◆ EXERCISE
Extract exactly the range of lines bounded by the line containing "right way. This" and the final line of the listing, both ends included, and no other lines.

◆ RECORDS SHOWN
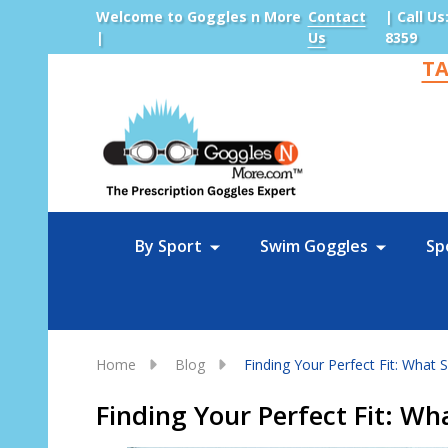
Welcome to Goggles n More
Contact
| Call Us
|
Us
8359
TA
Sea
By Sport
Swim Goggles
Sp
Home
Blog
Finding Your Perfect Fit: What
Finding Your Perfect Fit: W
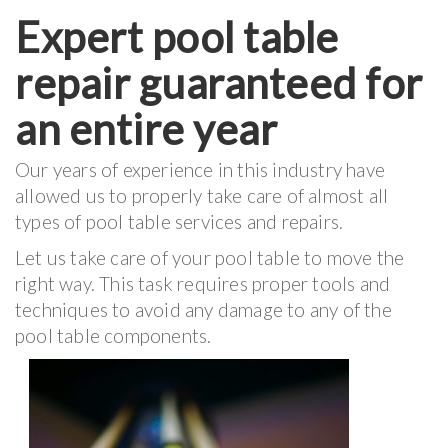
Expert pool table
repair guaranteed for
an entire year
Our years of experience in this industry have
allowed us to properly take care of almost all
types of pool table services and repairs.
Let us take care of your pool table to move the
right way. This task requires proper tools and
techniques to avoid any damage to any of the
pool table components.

◆ SOLVED PROBLEM
right way. This task requires proper tools and
techniques to avoid any damage to any of the
pool table components.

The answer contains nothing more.